*** Opening Data for this task ***
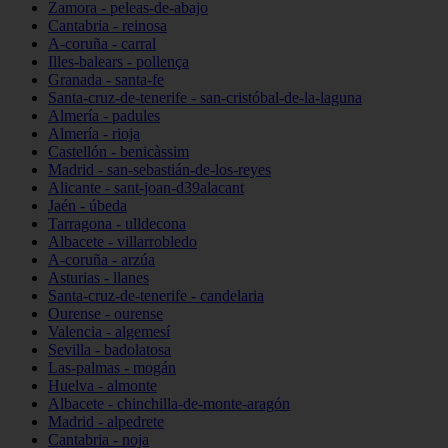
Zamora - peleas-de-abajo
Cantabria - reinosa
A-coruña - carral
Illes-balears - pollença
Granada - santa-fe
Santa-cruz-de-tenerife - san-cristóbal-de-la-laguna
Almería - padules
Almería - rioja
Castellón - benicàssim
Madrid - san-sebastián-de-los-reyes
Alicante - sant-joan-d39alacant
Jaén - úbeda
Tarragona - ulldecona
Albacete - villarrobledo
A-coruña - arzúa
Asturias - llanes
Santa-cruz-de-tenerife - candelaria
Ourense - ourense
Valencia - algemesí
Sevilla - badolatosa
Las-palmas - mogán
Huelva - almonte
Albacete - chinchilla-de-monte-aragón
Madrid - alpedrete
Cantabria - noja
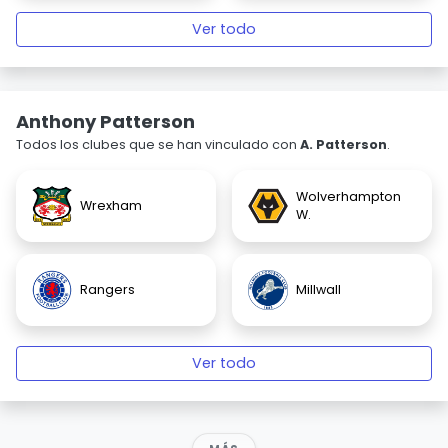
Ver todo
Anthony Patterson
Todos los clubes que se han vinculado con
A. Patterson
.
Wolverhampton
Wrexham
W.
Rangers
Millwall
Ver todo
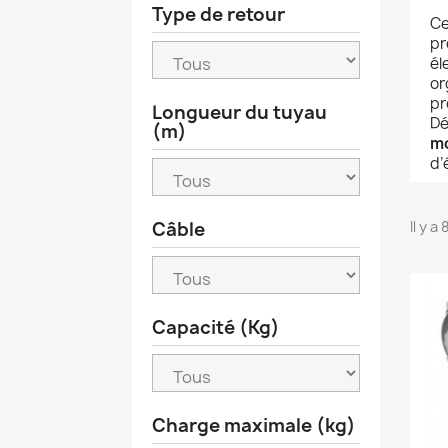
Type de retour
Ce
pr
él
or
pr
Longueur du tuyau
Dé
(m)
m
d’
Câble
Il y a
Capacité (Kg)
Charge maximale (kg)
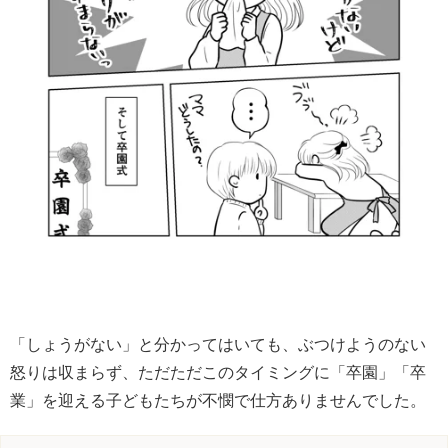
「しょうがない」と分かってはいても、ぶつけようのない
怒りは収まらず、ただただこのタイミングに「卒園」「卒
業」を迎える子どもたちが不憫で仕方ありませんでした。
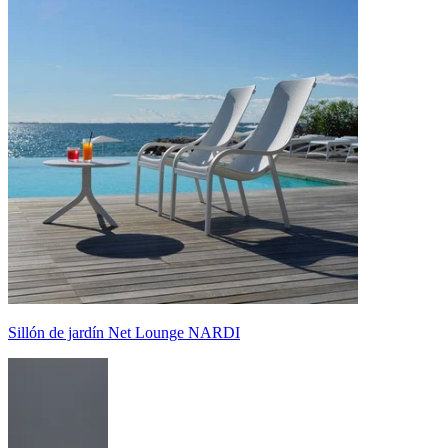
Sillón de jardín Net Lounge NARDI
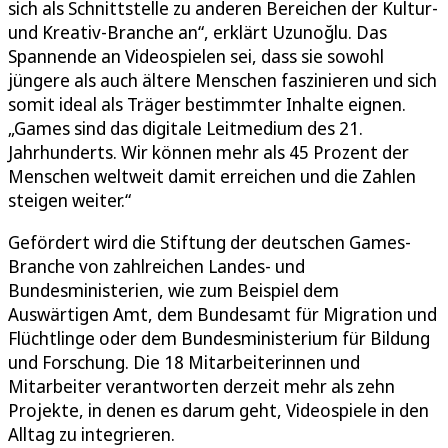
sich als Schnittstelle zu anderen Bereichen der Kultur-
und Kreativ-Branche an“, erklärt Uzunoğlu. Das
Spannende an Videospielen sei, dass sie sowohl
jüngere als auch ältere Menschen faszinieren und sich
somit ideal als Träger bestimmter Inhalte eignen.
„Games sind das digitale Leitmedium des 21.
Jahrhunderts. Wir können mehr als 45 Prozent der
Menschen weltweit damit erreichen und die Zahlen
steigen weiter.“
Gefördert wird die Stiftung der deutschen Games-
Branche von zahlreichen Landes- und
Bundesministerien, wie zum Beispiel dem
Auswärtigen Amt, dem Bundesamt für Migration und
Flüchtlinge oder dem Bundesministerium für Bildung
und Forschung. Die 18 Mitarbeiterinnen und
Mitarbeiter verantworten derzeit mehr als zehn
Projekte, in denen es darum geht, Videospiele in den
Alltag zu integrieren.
*** Closing Data for this task ***
Wherever the word "tenerife" shows up in the material, copy the line it is on.

→ Output of the exercise:
Santa-cruz-de-tenerife - san-cristóbal-de-la-laguna
Santa-cruz-de-tenerife - candelaria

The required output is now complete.